La dotation générale de décentralisation des départements intégrait dans sa masse globale les crédits de fonctionnement alloués aux bibliothèques centrales de prêt, soit, pour 1992, 212 millions de francs. Les crédits d'investissement, soit 62 millions de francs, conservés par le ministère de la Culture afin d'achever le programme d'équipement des BCP, en cours depuis 1986, seront intégrés, une fois les opérations achevées, dans la dotation générale de décentralisation.
Le projet de loi
Le nouveau dispositif prévoit dans la DGD des communes, par le biais du concours particulier des bibliothèques municipales, l'introduction d'une troisième part pour les grands projets à caractère régional. Cette troisième part serait financée, en partie, par une somme affectée par le secrétariat d'Etat aux grands Travaux. Cette participation s'élèverait, pour 1992, à 20 millions de francs.
Cette dotation, limitée à 6 ans, sera réservée, précise Jean-Pierre Sueur, aux communes ou aux groupements de communes de plus de 100 000 habitants, désireuses de former un réseau de bibliothèques municipales à vocation régionale, afin de jouer un rôle fédérateur de la lecture à l'échelon régional et susceptibles de devenir des pôles associés de la Bibliothèque de France. Ces bibliothèques devront répondre notamment à « des conditions de surface, d'importance du fonds et de diversité de supports documentaires, d'aptitude à la mise en réseau et d'utilisation de moyens modernes de communication ». On compte actuellement onze villes ayant des projets recensés : Besançon, Dijon, Limoges, Marseille, Montpellier, Orléans, Poitiers, Reims, Rennes, Rouen, Toulon.
De 1992 à 1998, la somme qui semble pouvoir être dégagée pour ce projet devrait être supérieure à 300 millions de francs.

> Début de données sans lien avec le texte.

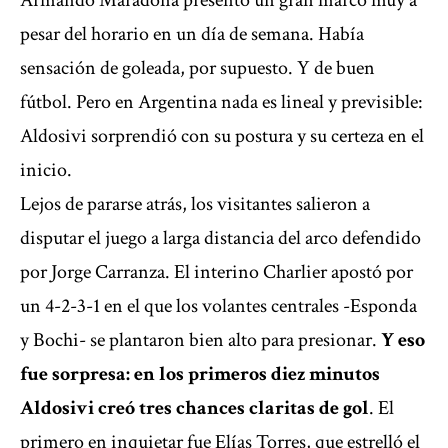
Armando Maradona presentó un gran marco muy a
pesar del horario en un día de semana. Había
sensación de goleada, por supuesto. Y de buen
fútbol. Pero en Argentina nada es lineal y previsible:
Aldosivi sorprendió con su postura y su certeza en el
inicio.
Lejos de pararse atrás, los visitantes salieron a
disputar el juego a larga distancia del arco defendido
por Jorge Carranza. El interino Charlier apostó por
un 4-2-3-1 en el que los volantes centrales -Esponda
y Bochi- se plantaron bien alto para presionar.
Y eso
fue sorpresa: en los primeros diez minutos
Aldosivi creó tres chances claritas de gol
. El
primero en inquietar fue Elías Torres, que estrelló el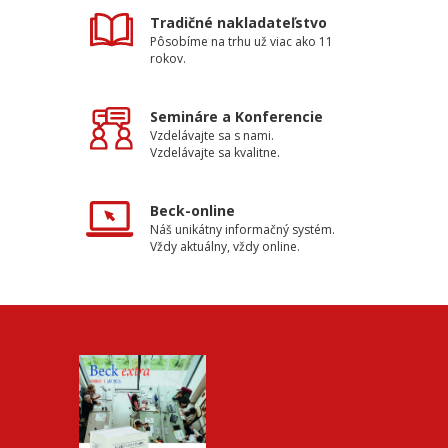
Tradičné nakladateľstvo
Pôsobíme na trhu už viac ako 11
rokov.
Semináre a Konferencie
Vzdelávajte sa s nami.
Vzdelávajte sa kvalitne.
Beck-online
Náš unikátny informačný systém.
Vždy aktuálny, vždy online.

Le deuxième point de ces nouvelles dispositions législatives concernant la lecture publique vise à répondre à des besoins nouveaux, comme la lutte contre l'illettrisme, les démarches d'insertion, les loisirs culturels et donc à encourager le développement de la lecture en milieu rural en renforçant le réseau des BCP Dans ce but, un concours particulier est créé au sein de la DGD des départements pour achever les travaux d'investissement des BCP et pour le soutien des départements aux investissements des petites communes de moins de 10 000 habitants dans les bibliothèques. En outre, un aménagement du texte existant aura pour effet de faciliter la construction d'annexes de proximité dans les quartiers des villes.
Le cinéma
Le projet de loi contient une deuxième partie concernant le cinéma, dont l'objectif est de favoriser le maintien des salles, en particulier dans les petites villes. Jusqu'à présent, les communes ne pouvaient pas apporter d'aide directe au cinéma, celle-ci étant liée au financement de la région. Le projet de loi autorise les communes et les départements à verser des subventions, « dans le respect de la liberté du commerce et de l'industrie », aux exploitants de salles.
D'après les déclarations de Monsieur Jean-Pierre Sueur, ce nouveau dispositif en faveur de la lecture publique et du cinéma, soumis en première lecture au Sénat dans le courant du mois de mai, devrait être mis en œuvre en 1992.